Lambda reduction

Question

I'm having trouble understanding how to reduce lambda terms to normal form. could someone help me to understand how to reduce this lambda expression? I don't know exactly where to start.

(λx. ( λa. (λx. x a)) x) 20 (λx. x+3)

Thank you in advance

Answer 1

I'll just focus on your expression. For a deeper explanation, you could read the answer to this question.

First of all, let's consider how brackets could be interpreted on these expressions.

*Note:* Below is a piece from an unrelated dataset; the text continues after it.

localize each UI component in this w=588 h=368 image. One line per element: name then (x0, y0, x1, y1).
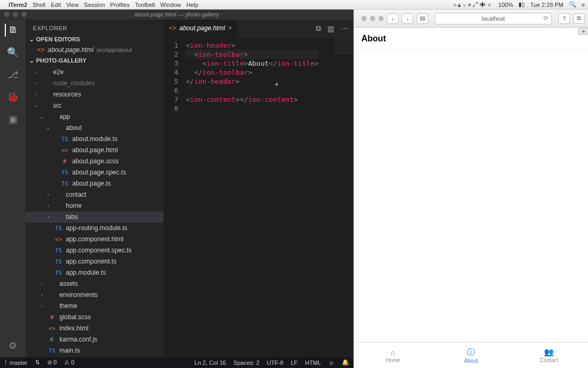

Consider the following expression:

(λx. x*x) 5 => 5*5 => 25

So, evaluation of this expression is done replacing the x by value 5 outside brackets.

Now, let's put some brackets from left to right on your expression:

(((λx. ( λa. (λx. x a)) x) 20) (λx. x+3))

Let's call (λa. (λx. x a)) the variable z as a simplification. So, we'll have:

(((λx. z x) 20) (λx. x+3))

and the expression is now similar to our first example. Replacing x by value 20, we'll have:

((z 20) (λx. x+3))

which is the same as:

(((λa. (λx. x a)) 20) (λx. x+3))

Again, we can replace a by 20 resulting

((λx. x 20) (λx. x+3))

Afterwards, we could replace x at the left expression by the whole expression on the right (λx. x+3).

((λx. x+3) 20)

Finally, we could replace x by 20:

((λx. x+3) 20) => 20+3 = 23

Answer 2

Proceed by substitution, left-to-right:

(λx.      ( λa. (λx. x a )) x )  20  (λx. x+3)
~~
([x:= 20] ( λa. (λx. x a )) x )      (λx. x+3)
~~
          ( λa. (λx. x a )) 20       (λx. x+3)
~~
      ( [a:=20] (λx. x a ))          (λx. x+3)
~~
                (λx. x 20)           (λx. x+3)
~~
     ([x:=(λx. x+3)] x 20)
~~
          (λx. x+3)    20
~~
      ([x:=20] x+3)
~~
              20+3

There's no more reductions to perform, thus this is the normal form of the original lambda term.